If Staszko were bluffing here, he wouldn’t want to—purposefully or accidentally—seem uncertain about whether to raise. If he were going to bluff, he’d just want to put the raise in all at one time in a neutral way. He wouldn’t want to potentially make Heinz suspicious by looking like he was going to call and then seeming to change his mind.
When I saw both of these behaviors from Staszko here, and knowing how stoic he’d been up to that point, I was very confident he had a strong hand.
Heinz didn’t have the same opinion, though. He called the raise with, as we learned after the hand, 7♣ 6♠, just 7 high, no draw.
On the river, Staszko bet 20M into 52M and Heinz folded. Staszko had A♣ 9♣, for the turned full house.
A defensive obstacle-to-a-call tell from Jamie Gold
2006 WSOP NLHE $10K Main Event, final table
On a river board of 8♥ 8♦ 3♦ 2♣ Q♠, Allen Cunningham checks with A♥ 9♦ and Jamie Gold quickly bluffs with his T♦ 7♦.
After a few seconds, Cunningham says, “You just might have a Queen.

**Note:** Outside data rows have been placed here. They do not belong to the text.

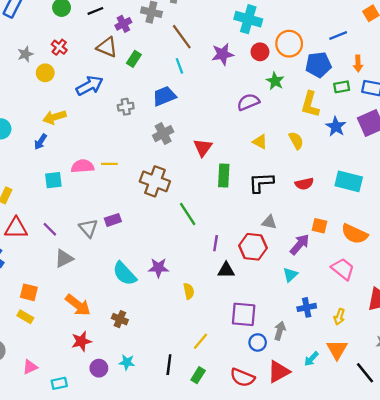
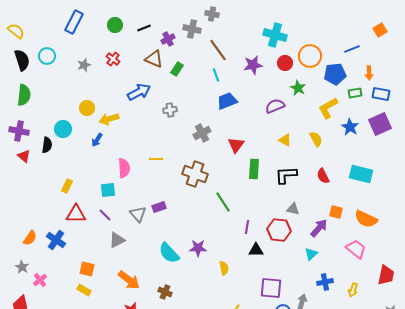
yellow circle: (45, 73) -> (87, 108), moved
blue trapezoid: (164, 96) -> (227, 101), moved
yellow L-shape: (310, 104) -> (328, 108), turned 45
pink semicircle: (83, 166) -> (124, 168), moved, turned 90
cyan square: (53, 180) -> (108, 190), moved
red semicircle: (304, 184) -> (323, 176), turned 77

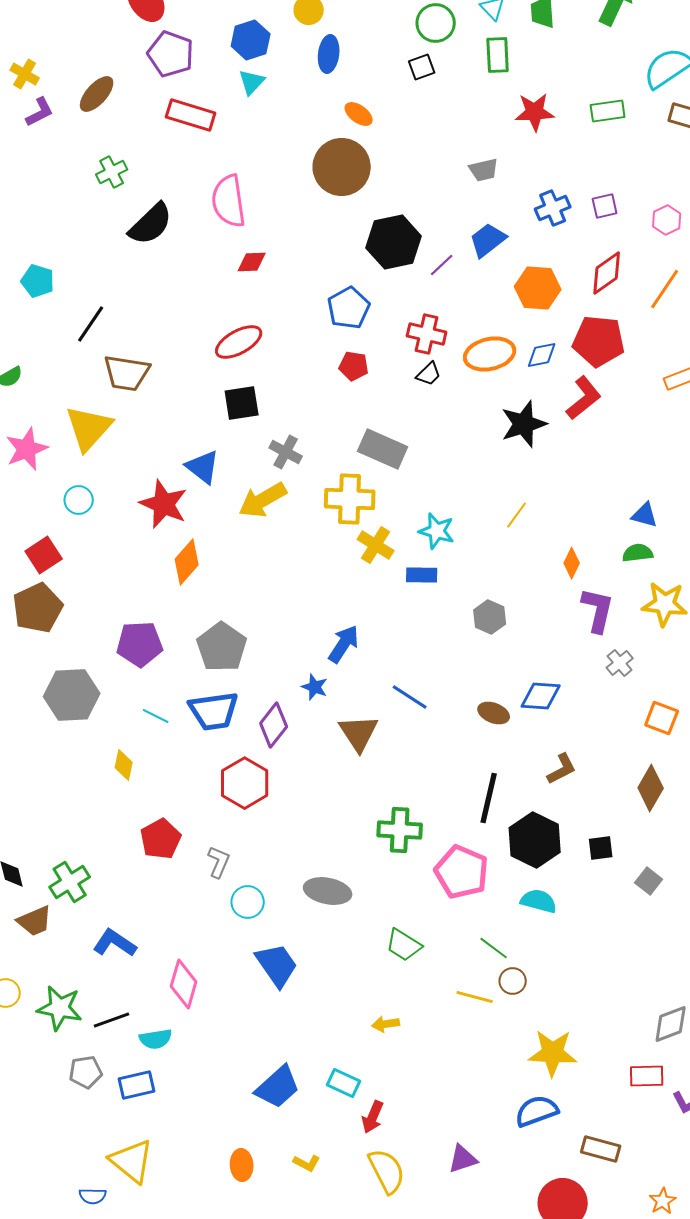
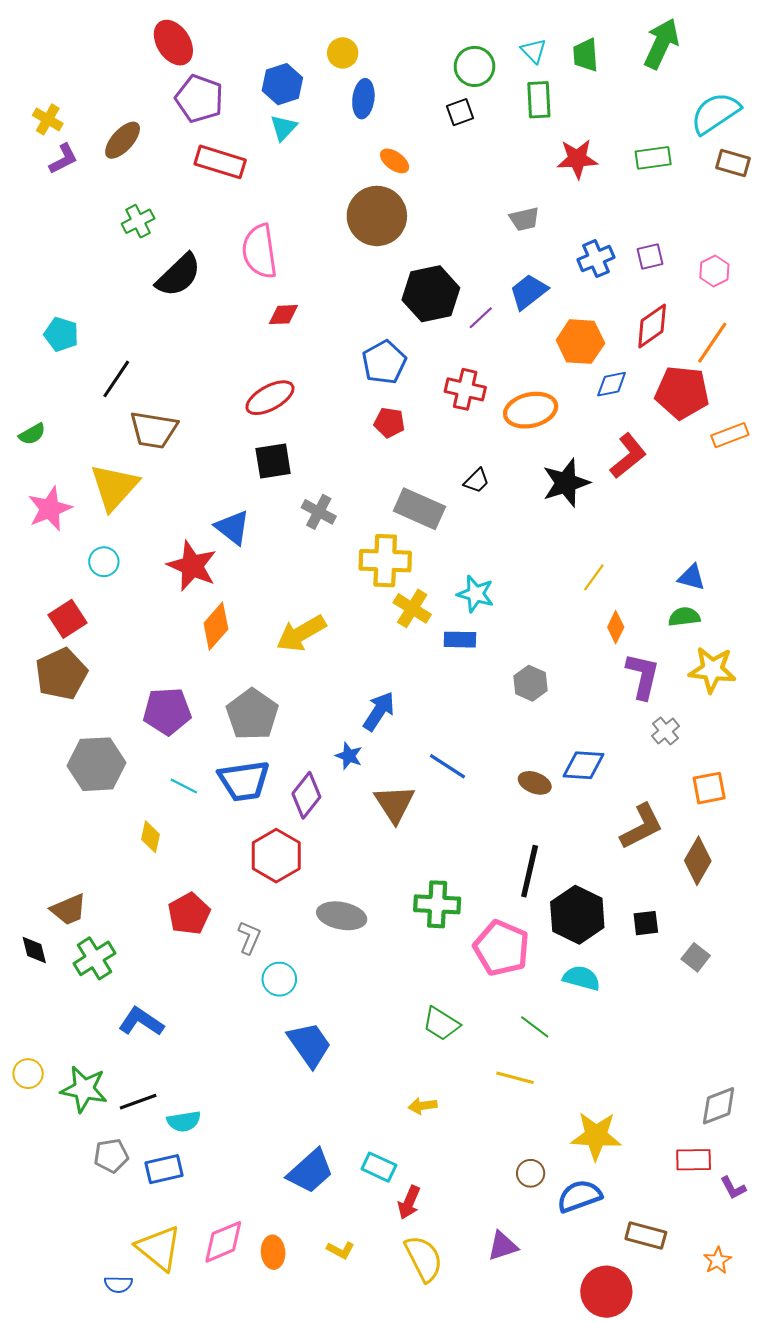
red pentagon: (599, 341) -> (682, 392), moved
blue diamond: (542, 355) -> (612, 384), moved
black trapezoid: (429, 374) -> (477, 481), moved
yellow arrow: (263, 500) -> (301, 633), moved
yellow line: (517, 515) -> (594, 577), moved
orange square: (662, 718) -> (709, 788), turned -32
brown L-shape: (562, 769) -> (642, 826), moved, size x1.4
gray ellipse: (328, 891) -> (342, 916), moved
brown trapezoid: (35, 921) -> (69, 910), moved
brown circle: (513, 981) -> (531, 1173), moved
pink diamond: (184, 984) -> (223, 1242), moved, turned 51
orange star: (663, 1201) -> (717, 1260), moved

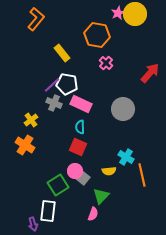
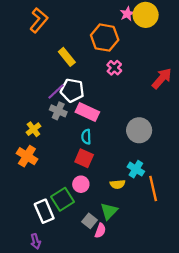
gray circle: (123, 109) -> (139, 130), moved
gray square: (83, 178) -> (90, 221), moved
white rectangle: (48, 211) -> (44, 211), moved, turned -30

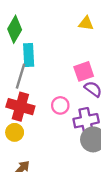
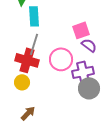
gray line: (20, 76) -> (34, 44), moved
pink circle: (60, 105) -> (61, 59), size x1.5

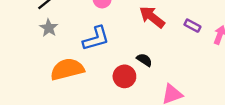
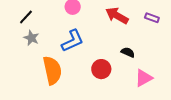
black semicircle: (144, 60) -> (128, 52), moved
orange semicircle: (67, 69) -> (52, 70), turned 100

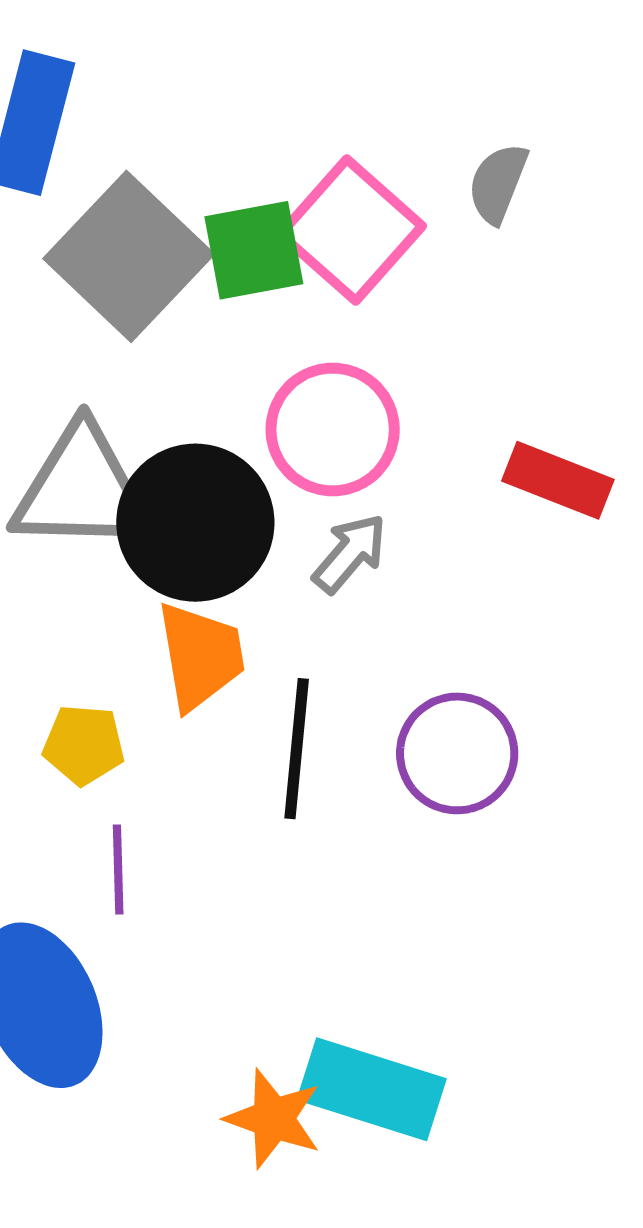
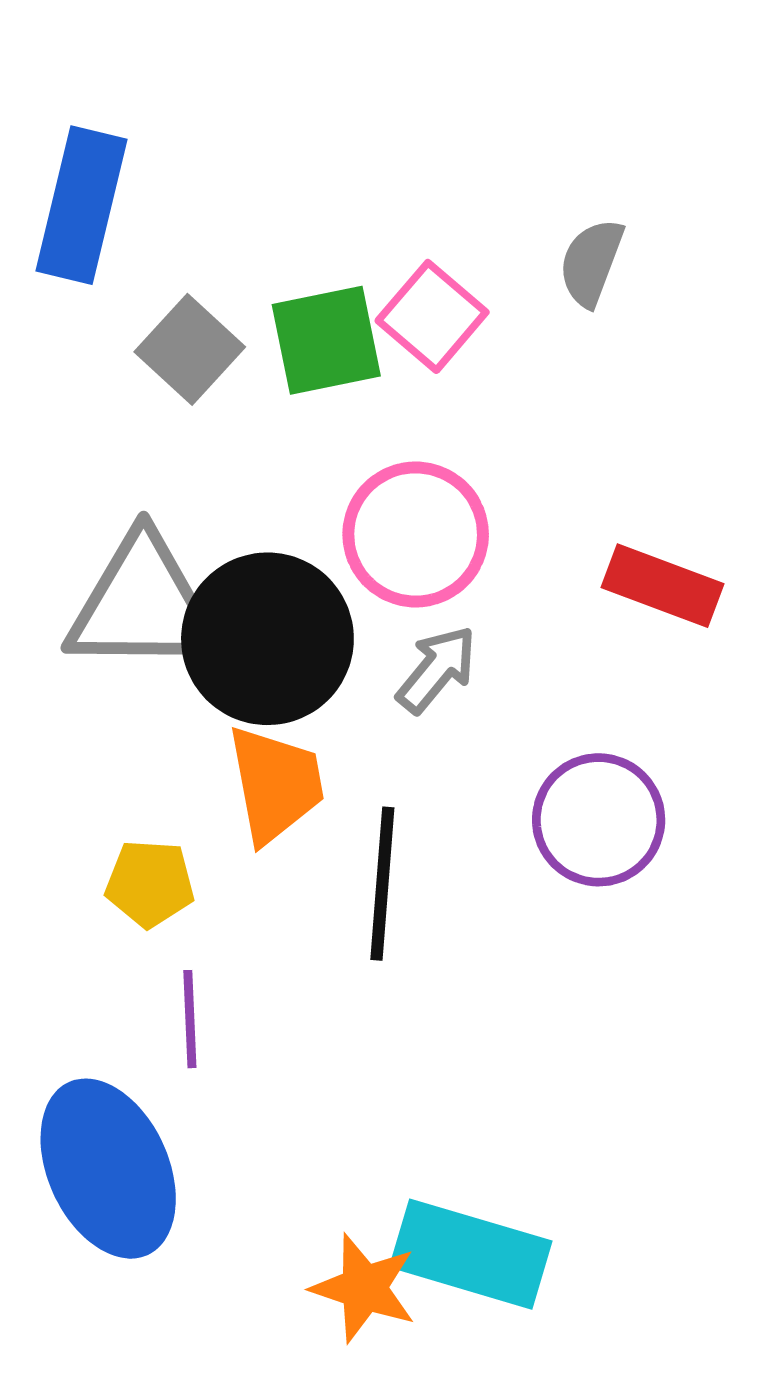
pink square: (351, 230) -> (432, 316), size x0.7
gray square: (129, 256) -> (190, 349), size x0.6
purple circle: (457, 753) -> (599, 820), moved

Can’t help it.”
Gold says, “You have a Queen?”
Cunningham shrugs and says, “Maybe.”
Gold says, “I’ll show you. I’ve been showing a lot of bluffs; I don’t mind showing.”
Cunningham: “I was thinking of calling it anyway.”
Gold says, “All right,” and grabs his cards as if ready to turn them over, but he doesn’t turn them over.
Cunningham: “Oh wait—I didn’t call yet.”
After a few more seconds, Cunningham does call.
In talking about the hand years later, Cunningham said: “He seemed to be telling the truth a lot. I was going to call anyway, but just for fun I thought I’d talk to him a bit, do a little dance…”
Referencing Gold’s reaching-for-cards behavior, Cunningham said, “They’re not gonna show you their hand if they have it; so that’s just a classic tell that means they’re bluffing.”
Best of luck in Vegas or wherever you’re playing.